According to Figure 7, when the fire time reached 1985 s, the temperature of TC 6 increased rapidly and then decreased rapidly. At this time, the temperature rise of other measuring points was not obvious. According to the observed field test phenomenon, the sample at this moment burned violently under the action of the fire source, and the flame spread along one side of the sample to the thermocouple at TC 6 on the back of the sample. After a period of time, the flame was gradually extinguished, so the temperature of TC 6 first rose and then fell. When the fire time reached 3200 s, the temperature of TC 1 and TC 3 began to rise, and the temperature of other points showed a downward trend. Because the sample was not fully burned, the temperature of TC 1 and TC 3 continued to rise under the heating of the fire source, and the temperature of the other points was stabilized below 100 °C under the heat radiation of the fire source. When the fire time reached 5700 s, and the sample burned through at the position of TC 1. When the sample was exposed to fire for 5725 s, the temperature of TC 3 rose rapidly, and the wood sample between TC 1 and TC 3 burned through. During the test, it was found that the partition board sample A-20 burned through 45 min after being fired. The partition board sample A-25 was burned through 95 min after being fired. Therefore, when the thickness of the sample section increased by 5 mm under the same fire source, its fire resistance time was doubled, and the final temperature of each measuring point of the sample was not much different.

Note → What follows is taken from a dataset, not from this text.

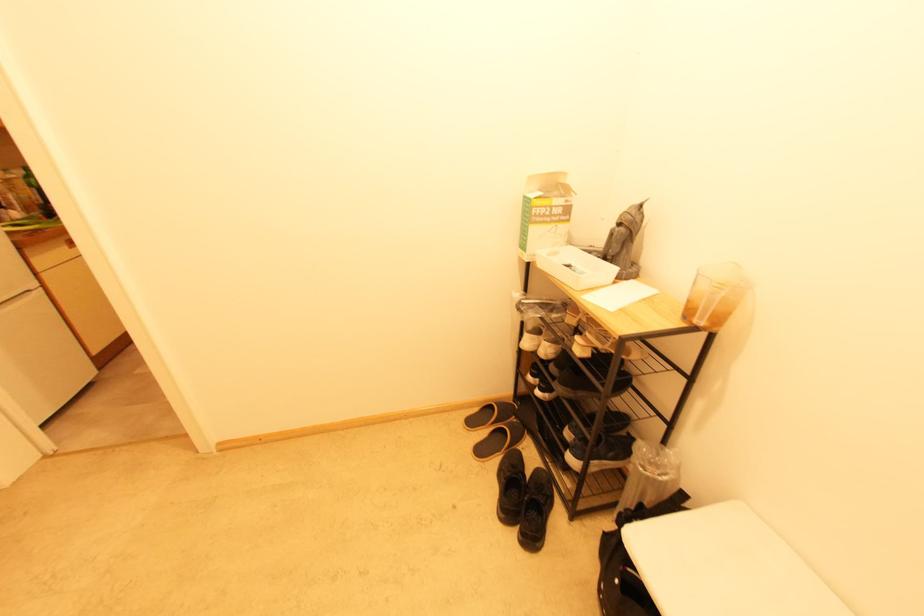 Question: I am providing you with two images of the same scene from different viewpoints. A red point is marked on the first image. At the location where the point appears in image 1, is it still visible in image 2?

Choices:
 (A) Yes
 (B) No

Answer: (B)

According to Figure 8, before the test time reached 300 s, the temperature of other measuring points except TC 6, TC 7, and TC 9 continued to rise. This is because the Bunsen burner flame was more concentrated. The sample area was small, and the flame did not radiate to the location where the TC 6, TC 7, and TC 9 were located on the sample, so the temperature of three measurement points was basically unchanged. After the sample was exposed to fire for 350 s, the temperature rise rates of TC 2, TC 3, TC 4, TC 5, and TC 8 were decreased. When the sample was exposed to fire for 650 s, the temperature of the center of the sample increased with the time of fire, and the thickness of the sample section continued to decrease. Due to the thermal radiation of the flame, the temperature of TC 1 and TC 4 rose rapidly. When the sample was exposed to fire for 720 s, TC 1 was burned through.
According to Figure 9, when the fire time of the sample reached 1200 s, the location of TC 1 was burned through, and the temperature of TC 1 rose rapidly. The burn-through time of sample B-20 was 480 s longer than that of sample B-15.
According to Figure 10, the temperature of TC 1 and TC 4 began to rise rapidly. When the sample was exposed to fire for 3120 s, and the center of the sample was burned through at this time. The burn-through time of sample B-25 was 2400 s longer than that of sample B-15 and 1920 s longer than that of sample B-20. The final temperature of other measuring points on sample B-25 was higher than that of sample B-15 and sample B-20. This is because the increase in the thickness of the sample led to a prolonged time of exposure to fire, and the temperature of the fire source acted on other measuring points through heat conduction, causing its temperature to rise.
In combination with Figure 5, Figure 8, Figure 9, Figure 10, it can be seen that the fire source area of the methane Bunsen burner was small, but the temperature was very high. Therefore, the burning time of the partition board sample at the center of the flame was faster in the fire test. Compared with the test specimen with the same section thickness, the burning time of the test specimen under the action of the pool fire was shortened by half. However, the burning damage of the fire surface in the test was mainly located at the center of the flame and above the flame. Increasing the thickness of the sample can improve the fire resistance of the sample. The average temperature at each measuring point of the thicker sample was higher than that of the thinner sample.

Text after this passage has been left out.